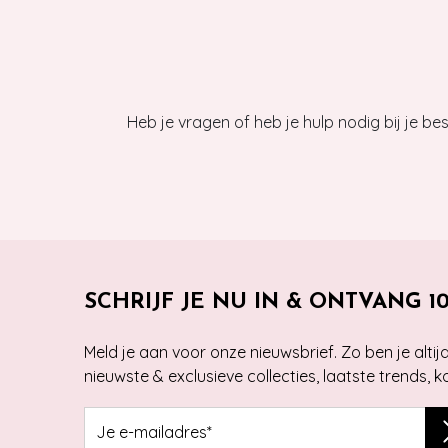
Heb je vragen of heb je hulp nodig bij je b
SCHRIJF JE NU IN & ONTVANG 1
Meld je aan voor onze nieuwsbrief. Zo ben je alti
nieuwste & exclusieve collecties, laatste trends, 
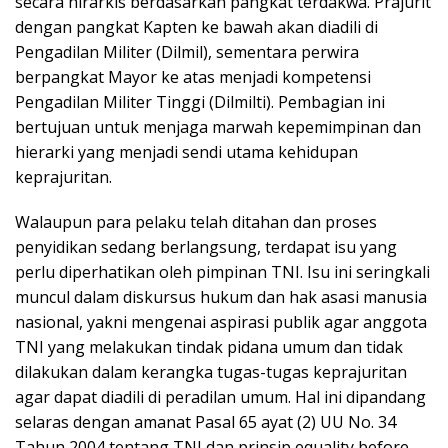
secara hirarkis berdasarkan pangkat terdakwa. Prajurit
dengan pangkat Kapten ke bawah akan diadili di
Pengadilan Militer (Dilmil), sementara perwira
berpangkat Mayor ke atas menjadi kompetensi
Pengadilan Militer Tinggi (Dilmilti). Pembagian ini
bertujuan untuk menjaga marwah kepemimpinan dan
hierarki yang menjadi sendi utama kehidupan
keprajuritan.
Walaupun para pelaku telah ditahan dan proses
penyidikan sedang berlangsung, terdapat isu yang
perlu diperhatikan oleh pimpinan TNI. Isu ini seringkali
muncul dalam diskursus hukum dan hak asasi manusia
nasional, yakni mengenai aspirasi publik agar anggota
TNI yang melakukan tindak pidana umum dan tidak
dilakukan dalam kerangka tugas-tugas keprajuritan
agar dapat diadili di peradilan umum. Hal ini dipandang
selaras dengan amanat Pasal 65 ayat (2) UU No. 34
Tahun 2004 tentang TNI dan prinsip equality before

• _WHAT THE TASK ASKS_: Transcribe each line of the data above, unaltered, from the one where "secara hirarkis berdasarkan" appears to the one where "Walaupun para pelaku telah ditahan dan proses" appears, inclusive of both.

• _OUTPUT_:
secara hirarkis berdasarkan pangkat terdakwa. Prajurit
dengan pangkat Kapten ke bawah akan diadili di
Pengadilan Militer (Dilmil), sementara perwira
berpangkat Mayor ke atas menjadi kompetensi
Pengadilan Militer Tinggi (Dilmilti). Pembagian ini
bertujuan untuk menjaga marwah kepemimpinan dan
hierarki yang menjadi sendi utama kehidupan
keprajuritan.
Walaupun para pelaku telah ditahan dan proses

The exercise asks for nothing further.